Scientists map epigenetic changes during blood cell differentiation

Potential application for stem cell therapies

17-Aug-2010 - USA

Having charted the occurrence of a common chemical change that takes place while stem cells decide their fates and progress from precursor to progeny, a Johns Hopkins-led team of scientists has produced the first-ever epigenetic landscape map for tissue differentiation. The details of this collaborative study between Johns Hopkins, Stanford and Harvard appear in Nature.

The researchers, using blood-forming stem cells from mice, focused their investigation specifically on an epigenetic mark known as methylation. This change is found in one of the building blocks of DNA, is remembered by a cell when it divides, and often is associated with turning off genes.

Employing a customized genome-wide methylation-profiling method dubbed CHARM (comprehensive high-throughput arrays for relative methylation), the team analyzed 4.6 million potentially methylated sites in a variety of blood cells from mice to see where DNA methylation changes occurred during the normal differentiation process. The team chose the blood cell system as its model because it's well-understood in terms of cellular development.

They looked at eight types of cells in various stages of commitment, including very early blood stem cells that had yet to differentiate into red and white blood cells. They also looked at cells that are more committed to differentiation: the precursors of the two major types of white blood cells, lymphocytes and myeloid cells. Finally, they looked at older cells that were close to their ultimate fates to get more complete pictures of the precursor-progeny relationships — for example, at white blood cells that had gone fairly far in T-cell lymphocyte development. (Lymphoid and myeloid constitute the two major types of progenitor blood cells.)

"It wasn't a complete tree, but it was large portions of the tree, and different branches," says Andrew Feinberg, M.D., M.P.H., King Fahd Professor of Molecular Medicine and director of the Center for Epigenetics at Hopkins' Institute for Basic Biomedical Sciences.

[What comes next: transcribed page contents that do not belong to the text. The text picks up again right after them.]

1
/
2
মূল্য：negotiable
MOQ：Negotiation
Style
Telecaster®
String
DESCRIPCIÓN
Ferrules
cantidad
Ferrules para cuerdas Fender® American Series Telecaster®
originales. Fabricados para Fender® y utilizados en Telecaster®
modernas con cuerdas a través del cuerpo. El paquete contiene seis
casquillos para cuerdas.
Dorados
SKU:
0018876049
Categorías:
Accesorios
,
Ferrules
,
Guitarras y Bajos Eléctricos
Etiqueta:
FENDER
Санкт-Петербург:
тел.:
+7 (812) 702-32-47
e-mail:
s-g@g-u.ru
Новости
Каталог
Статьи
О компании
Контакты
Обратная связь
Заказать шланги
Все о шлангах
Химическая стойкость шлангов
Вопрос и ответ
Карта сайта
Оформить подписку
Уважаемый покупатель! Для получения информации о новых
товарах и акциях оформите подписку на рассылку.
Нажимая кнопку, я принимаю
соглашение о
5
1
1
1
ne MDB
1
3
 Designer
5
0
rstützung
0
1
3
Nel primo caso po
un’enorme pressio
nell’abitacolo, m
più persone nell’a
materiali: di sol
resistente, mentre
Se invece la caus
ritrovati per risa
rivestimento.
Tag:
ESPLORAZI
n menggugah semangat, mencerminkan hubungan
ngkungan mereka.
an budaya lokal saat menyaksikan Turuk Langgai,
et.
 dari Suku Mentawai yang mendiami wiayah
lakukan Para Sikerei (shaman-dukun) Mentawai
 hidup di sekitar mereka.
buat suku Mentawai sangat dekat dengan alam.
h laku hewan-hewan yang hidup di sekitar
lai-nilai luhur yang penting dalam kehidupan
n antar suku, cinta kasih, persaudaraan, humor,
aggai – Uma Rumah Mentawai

"Genes themselves aren't going to tell us what's really responsible for the great diversity in cell types in a complex organism like ourselves," Feinberg says. "But I think epigenetics—and how it controls genes-can. That's why we wanted to know what was happening generally to the levels of DNA methylation as cells differentiate."

One of the surprising finds was how widely DNA methylation patterns vary in cells as they differentiate. "It wasn't a boring linear process," Feinberg says. "Instead, we saw these waves of change during the development of these cell types."

The data shows that when all is said and done, the lymphocytes had many more methylated genes than myeloid cells. However, on the way to becoming highly methylated, lymphocytes experience a huge wave of loss of DNA methylation early in development and then a regain of methylation. The myeloid cells, on the other hand, undergo a wave of increased methylation early in development and then erase that methylation later in development.

Rudimentary as it is, this first epigenetic landscape map has predictive power in the reverse direction, according to Feinberg. The team could tell which types of stem cells the blood cells had come from, because epigenetically those blood cells had not fully let go of their past; they had residual marks that were characteristic of their lineage.